▶ Activity
Your task is to copy every line of the records below that contains "courts".

= Beginning of Section =

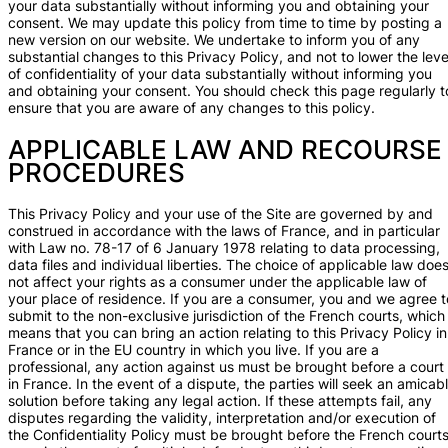
your data substantially without informing you and obtaining your
consent. We may update this policy from time to time by posting a
new version on our website. We undertake to inform you of any
substantial changes to this Privacy Policy, and not to lower the leve
of confidentiality of your data substantially without informing you
and obtaining your consent. You should check this page regularly t
ensure that you are aware of any changes to this policy.
APPLICABLE LAW AND RECOURSE
PROCEDURES
This Privacy Policy and your use of the Site are governed by and
construed in accordance with the laws of France, and in particular
with Law no. 78-17 of 6 January 1978 relating to data processing,
data files and individual liberties. The choice of applicable law doe
not affect your rights as a consumer under the applicable law of
your place of residence. If you are a consumer, you and we agree t
submit to the non-exclusive jurisdiction of the French courts, which
means that you can bring an action relating to this Privacy Policy in
France or in the EU country in which you live. If you are a
professional, any action against us must be brought before a court
in France. In the event of a dispute, the parties will seek an amicab
solution before taking any legal action. If these attempts fail, any
disputes regarding the validity, interpretation and/or execution of
the Confidentiality Policy must be brought before the French courts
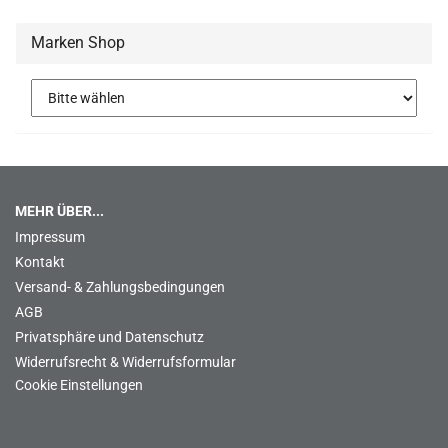
Marken Shop
MEHR ÜBER...
Impressum
Kontakt
Versand- & Zahlungsbedingungen
AGB
Privatsphäre und Datenschutz
Widerrufsrecht & Widerrufsformular
Cookie Einstellungen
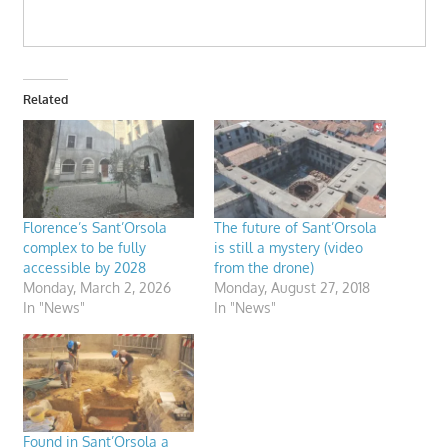
Related
Florence’s Sant’Orsola
The future of Sant’Orsola
complex to be fully
is still a mystery (video
accessible by 2028
from the drone)
Monday, March 2, 2026
Monday, August 27, 2018
In "News"
In "News"
Found in Sant’Orsola a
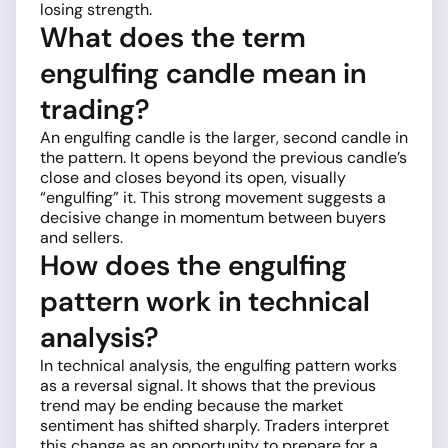
losing strength.
What does the term
engulfing candle mean in
trading?
An engulfing candle is the larger, second candle in
the pattern. It opens beyond the previous candle’s
close and closes beyond its open, visually
“engulfing” it. This strong movement suggests a
decisive change in momentum between buyers
and sellers.
How does the engulfing
pattern work in technical
analysis?
In technical analysis, the engulfing pattern works
as a reversal signal. It shows that the previous
trend may be ending because the market
sentiment has shifted sharply. Traders interpret
this change as an opportunity to prepare for a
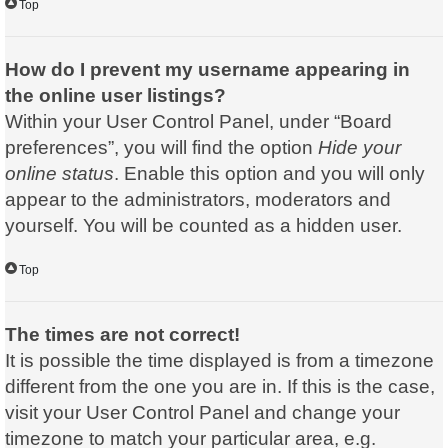
Top
How do I prevent my username appearing in
the online user listings?
Within your User Control Panel, under “Board
preferences”, you will find the option
Hide your
online status
. Enable this option and you will only
appear to the administrators, moderators and
yourself. You will be counted as a hidden user.
Top
The times are not correct!
It is possible the time displayed is from a timezone
different from the one you are in. If this is the case,
visit your User Control Panel and change your
timezone to match your particular area, e.g.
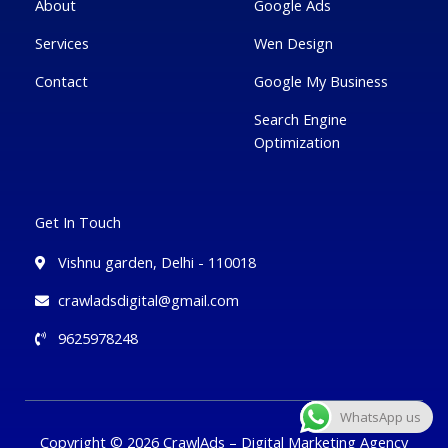
g
About
Google Ads
Services
Wen Design
Contact
Google My Business
Search Engine
Optimization
Get In Touch
Vishnu garden, Delhi - 110018
crawladsdigital@gmail.com
9625978248
WhatsApp us
Copyright © 2026 CrawlAds – Digital Marketing Agency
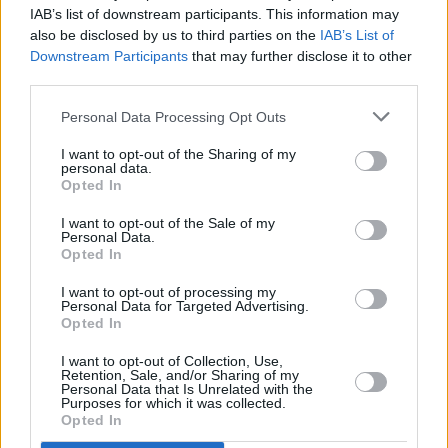
IAB’s list of downstream participants. This information may
also be disclosed by us to third parties on the
IAB’s List of
Downstream Participants
that may further disclose it to other
third parties.
CULTURE
15 FEB 21
Dave Grohl: "I was so elated at Joe Biden being
elected that I drank three bottles of sake, and next
Personal Data Processing Opt Outs
day had the worst fucking hangover of my life"
I want to opt-out of the Sharing of my
personal data.
MUSIC
21 JAN 21
Opted In
WATCH: Bruce Springsteen, Foo Fighters and more
perform for Biden inauguration
I want to opt-out of the Sale of my
Personal Data.
Opted In
MUSIC
19 JAN 21
Garth Brooks added to Biden's inauguration line-up
I want to opt-out of processing my
Personal Data for Targeted Advertising.
Opted In
OPINION
11 JAN 21
I want to opt-out of Collection, Use,
Brian O'Donovan: RTÉ's man in Washington D.C. on
Retention, Sale, and/or Sharing of my
Biden, Trump and rock 'n' roll
Personal Data that Is Unrelated with the
Purposes for which it was collected.
Opted In
OPINION
07 JAN 21
Stevie Wonder calls for Trump's immediate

= End of Section =

▶ Finished exercise
submit to the non-exclusive jurisdiction of the French courts, which
the Confidentiality Policy must be brought before the French courts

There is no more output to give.